May 18, 2017

Pompeii (5) The Year of the Spritz --- History of the world

Yes, we're back in Positano, or we are still in Positano because Julia, our hostess, has an uncle who runs this restaurant, and they would pick us up and deliver us back safely despite the fact that the road is barely fit for mules. And this is what we get as the welcome drink: THE SPRITZ. (Henry James also used capitalisation extensively).

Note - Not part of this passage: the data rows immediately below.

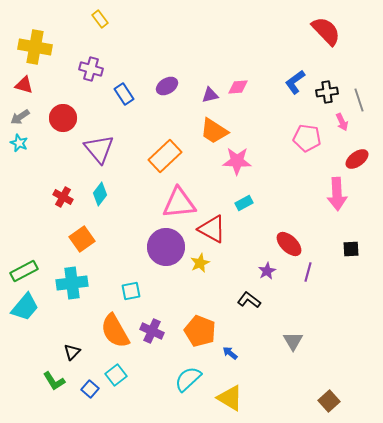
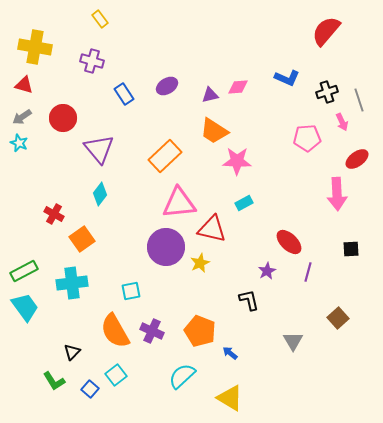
red semicircle at (326, 31): rotated 96 degrees counterclockwise
purple cross at (91, 69): moved 1 px right, 8 px up
blue L-shape at (295, 82): moved 8 px left, 4 px up; rotated 120 degrees counterclockwise
black cross at (327, 92): rotated 10 degrees counterclockwise
gray arrow at (20, 117): moved 2 px right
pink pentagon at (307, 138): rotated 12 degrees counterclockwise
red cross at (63, 197): moved 9 px left, 17 px down
red triangle at (212, 229): rotated 16 degrees counterclockwise
red ellipse at (289, 244): moved 2 px up
black L-shape at (249, 300): rotated 40 degrees clockwise
cyan trapezoid at (25, 307): rotated 76 degrees counterclockwise
cyan semicircle at (188, 379): moved 6 px left, 3 px up
brown square at (329, 401): moved 9 px right, 83 px up
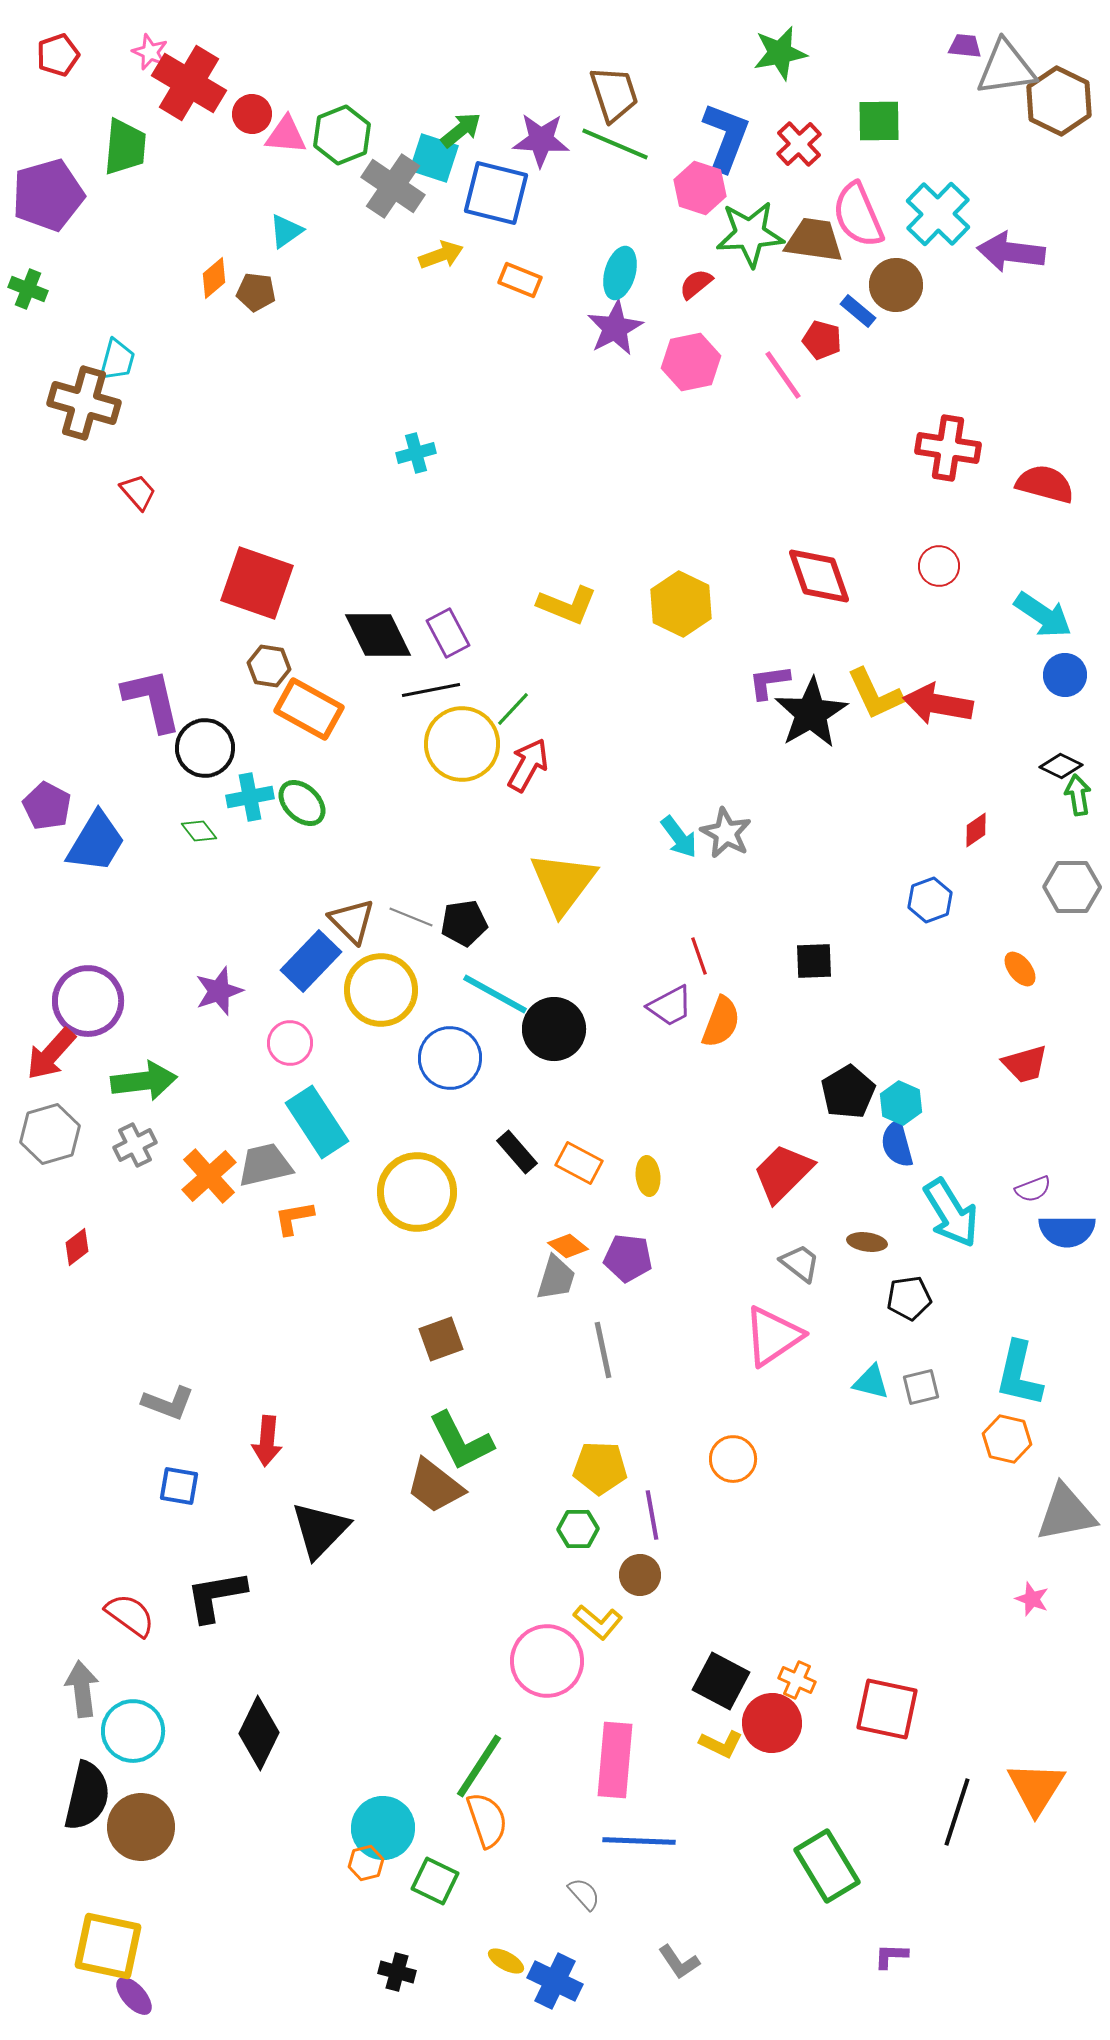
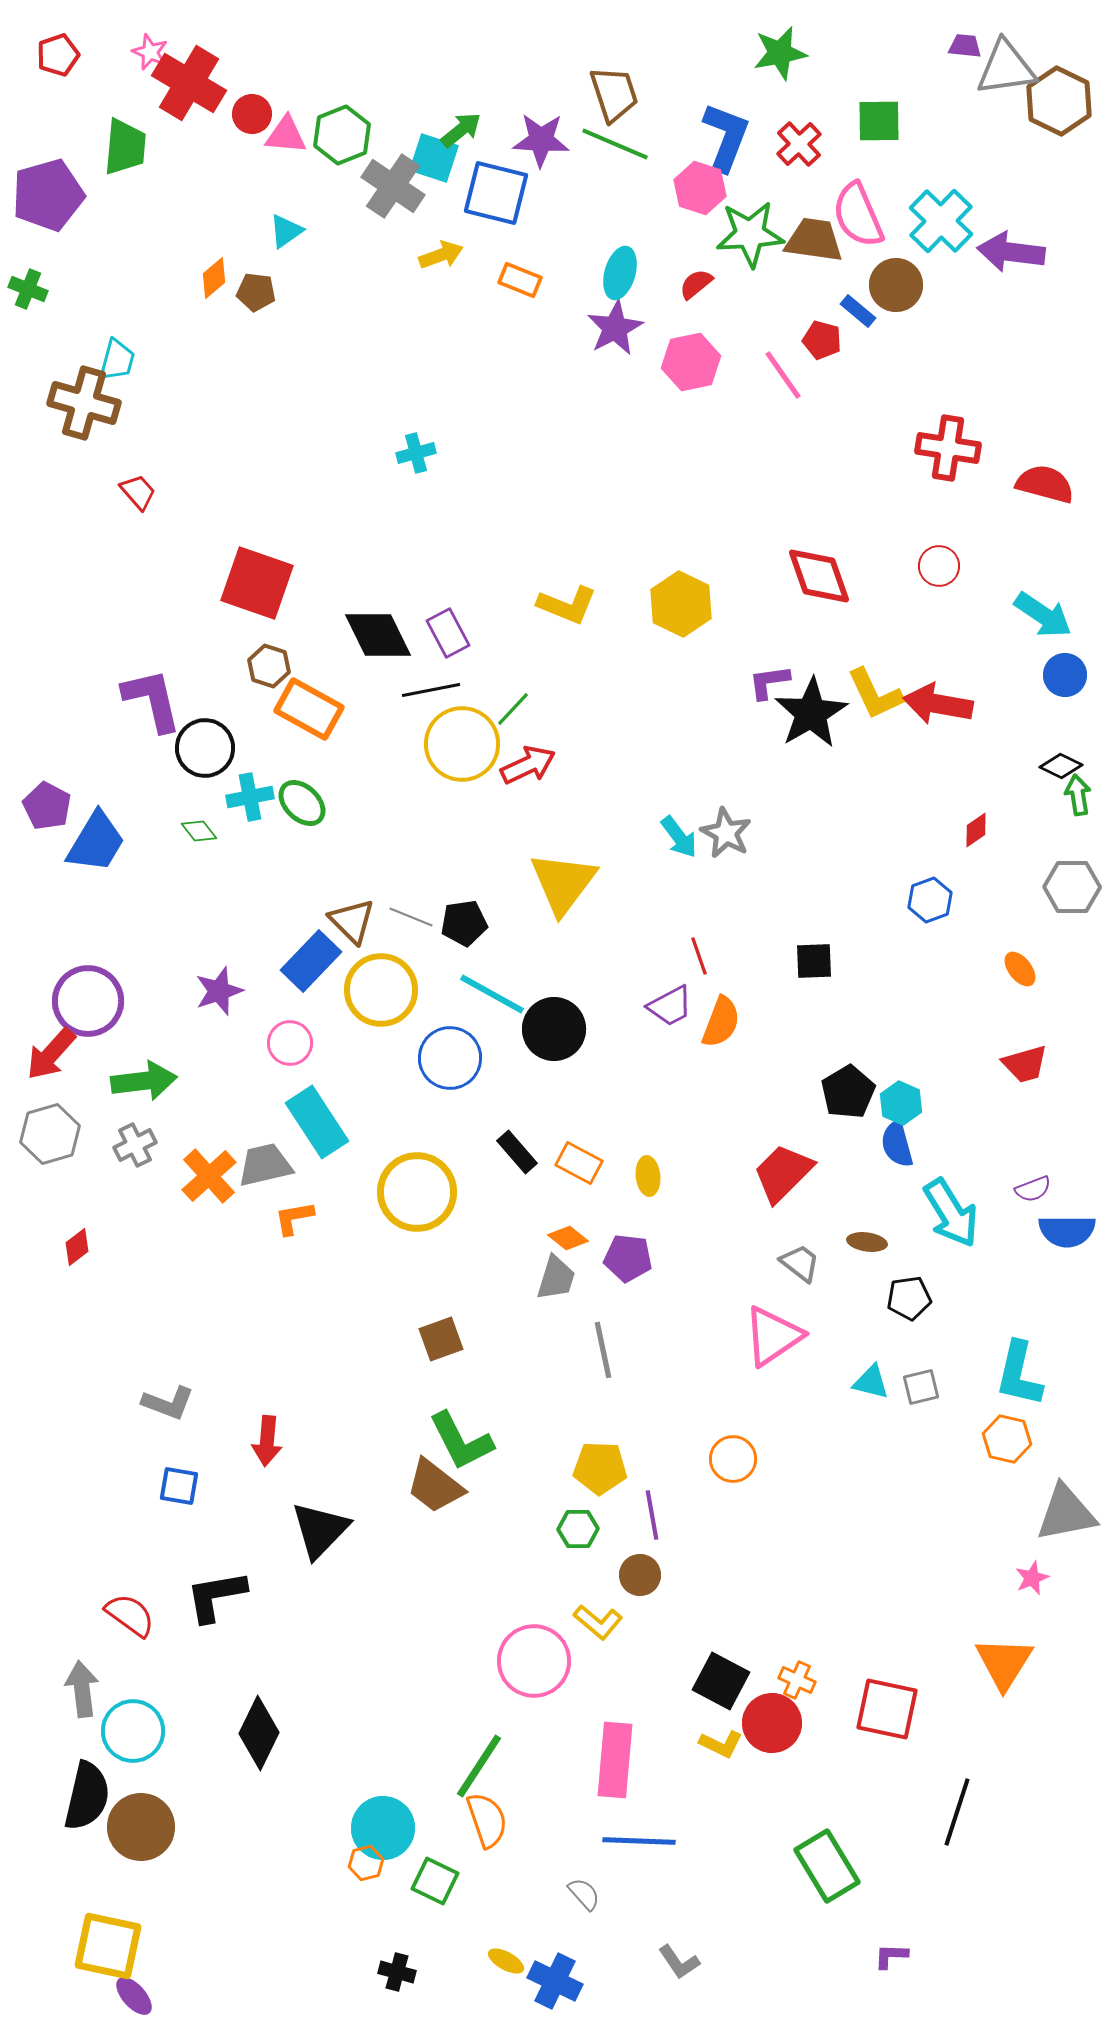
cyan cross at (938, 214): moved 3 px right, 7 px down
brown hexagon at (269, 666): rotated 9 degrees clockwise
red arrow at (528, 765): rotated 36 degrees clockwise
cyan line at (495, 994): moved 3 px left
orange diamond at (568, 1246): moved 8 px up
pink star at (1032, 1599): moved 21 px up; rotated 28 degrees clockwise
pink circle at (547, 1661): moved 13 px left
orange triangle at (1036, 1788): moved 32 px left, 125 px up
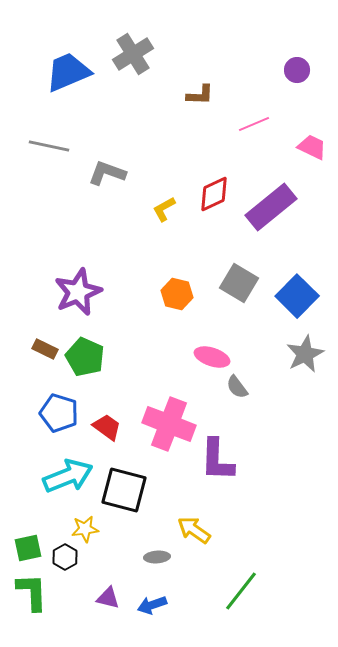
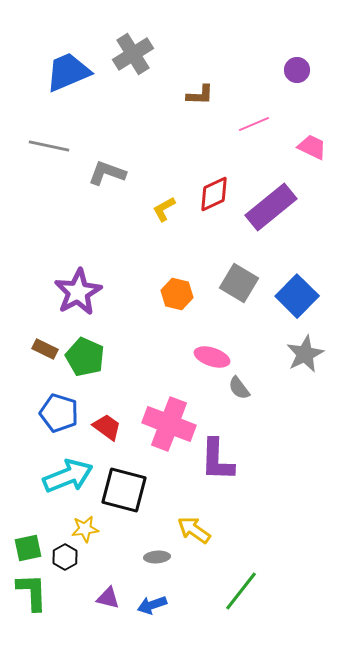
purple star: rotated 6 degrees counterclockwise
gray semicircle: moved 2 px right, 1 px down
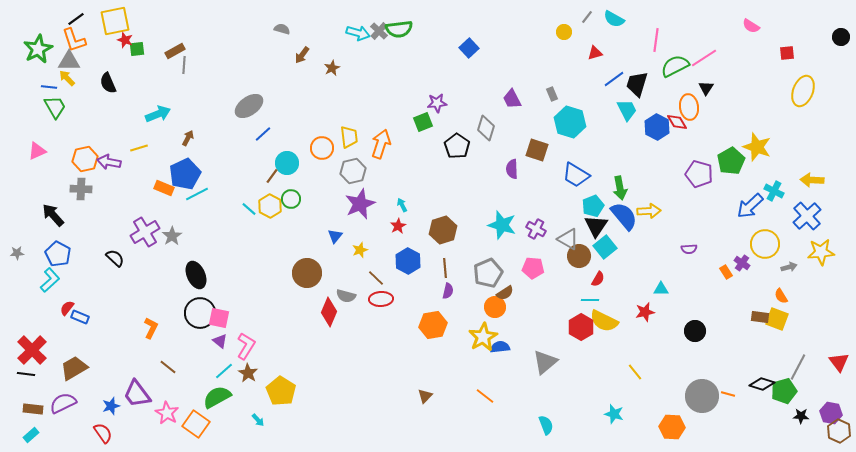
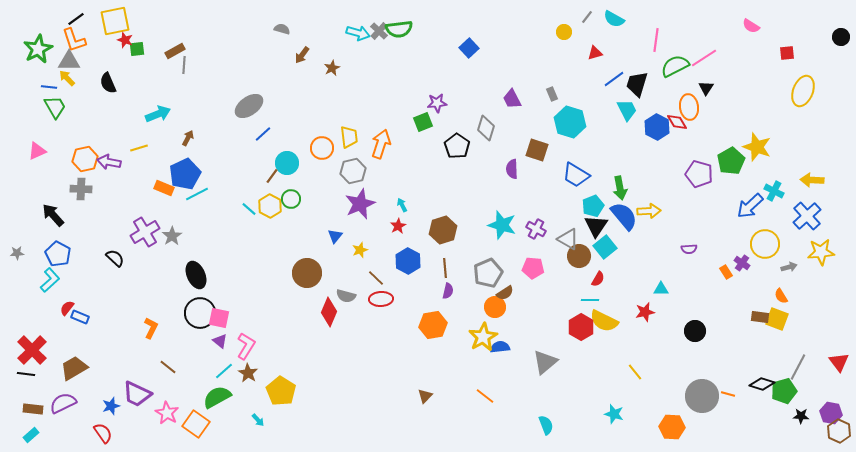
purple trapezoid at (137, 394): rotated 28 degrees counterclockwise
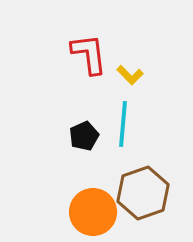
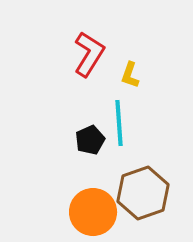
red L-shape: rotated 39 degrees clockwise
yellow L-shape: rotated 64 degrees clockwise
cyan line: moved 4 px left, 1 px up; rotated 9 degrees counterclockwise
black pentagon: moved 6 px right, 4 px down
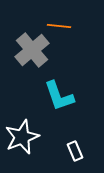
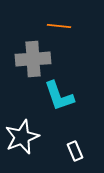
gray cross: moved 1 px right, 9 px down; rotated 36 degrees clockwise
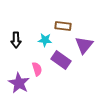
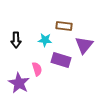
brown rectangle: moved 1 px right
purple rectangle: rotated 18 degrees counterclockwise
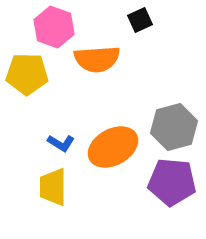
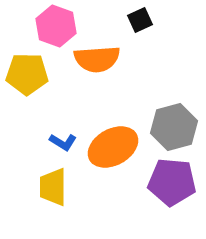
pink hexagon: moved 2 px right, 1 px up
blue L-shape: moved 2 px right, 1 px up
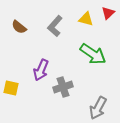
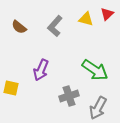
red triangle: moved 1 px left, 1 px down
green arrow: moved 2 px right, 16 px down
gray cross: moved 6 px right, 9 px down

When we arrived in Venice in 1988 on a research assignment, our host Massimo picked us up at the airport and delivered us almost directly---we had a brief look at a Tintoretto in a nearby church first---to a small café and ordered something we surely had never heard of. "The Spritz." It's a German word introduced by the Austrians when they ruled Venice from 1815 to 1866, meaning a "dash" of something stronger into a small glass of white wine. It was great and we ordered a few more. Then. 

I returned to Venice repeatedly, but it was only in 2013 that I was confronted with the NEW SPRITZ as you see it on the picture. This Spritz is made from Prosecco and a dashy new version of strong water unfortunately dubbed Aperol. The color is great, the taste is mild, and chunks of lemon and orange are added for effect. There's a Hitchcock movie where the poisonous drink is served to the unsuspecting suspect in a glass illuminated by a little light bulb hidden in a translucent olive. Along those lines. 

Okay, and now, this year, THIS IS THE YEAR OF THE SPRITZ. Everywhere you go, Germany, Spain, Switzerland, and today, St. Raphael, FRANCE (not shown)---the Aperol Spritz is everywhere. We ordered white wine in St. Raphael.